Jerzy Grzegorzewski nie żyje

Zmarł Jerzy Grzegorzewski, reżyser teatralny i scenograf – miał 66 lat, był uważany jest za jednego z najwybitniejszych polskich inscenizatorów teatralnych ostatnich lat. Absolwent Łódzkiej Państwowej Szkoły Sztuk Plastycznych w Łodzi oraz wydziału reżyserii warszawskiej PWST.Po studiach związał się z łódzkim Teatrem im. Stefana Jaracza, potem pracował w Starym Teatrze w Krakowie, następnie w Teatrze Polskim we Wrocławiu, a w latach 1997-2003 był dyrektorem głównej sceny Teatru Narodowego w Warszawie.

Do najwybitniejszych inscenizacji Jerzego Grzegorzewskiego zaliczane jest „Wesele” Wyspiańskiego, zrealizowane dwukrotnie: na deskach krakowskiego Starego Teatru, a później w Teatrze Narodowym.

Z kolei w warszawskim Teatrze Studio powstały – uważane za najdojrzalsze w dorobku Grzegorzewskiego – spektakle: „Pułapka” Tadeusza Różewicza, „Opera za trzy grosze” Brechta, „Don Juan” Moliera.

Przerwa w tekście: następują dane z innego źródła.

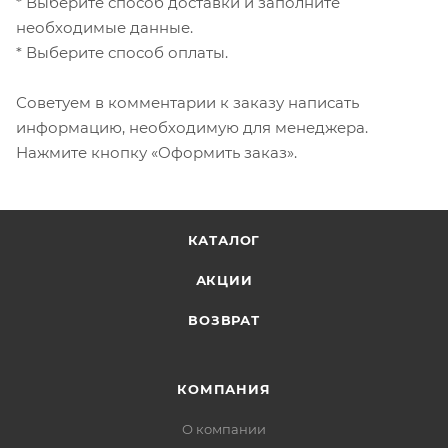
* Выберите способ доставки и заполните
необходимые данные.
* Выберите способ оплаты.
Советуем в комментарии к заказу написать
информацию, необходимую для менеджера.
Нажмите кнопку «Оформить заказ».
КАТАЛОГ
АКЦИИ
ВОЗВРАТ
КОМПАНИЯ
О компании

Ostatnim spektaklem wyreżyserowanym przez Grzegorzewskiego był „On. Drugi powrót Odysa”, widowisko oparte na twórczości Stanisława Wyspiańskiego.

W tym roku Grzegorzewski zamierzał wystawić w Starym Teatrze „Krzesła” Ioneski – próby zaczęły się w lutym, a premiera była zaplanowana na wrzesień.

„[Grzegorzewski] dokonał rewizji wielkiej tradycji poetyckiej, romantycznej polskiego teatru. Jego wyobraźnia była tak sugestywna, tak silna, że w istotny sposób przekształcił myślenie o teatrze. To dotyczy zarówno aktorów jak widzów i reżyserów.

Dał polskiemu teatrowi jakąś nową przestrzeń, wolność wyobraźni” – tak w rozmowie z BBC wspominał dokonania reżysera krytyk teatralny Grzegorz Niziołek.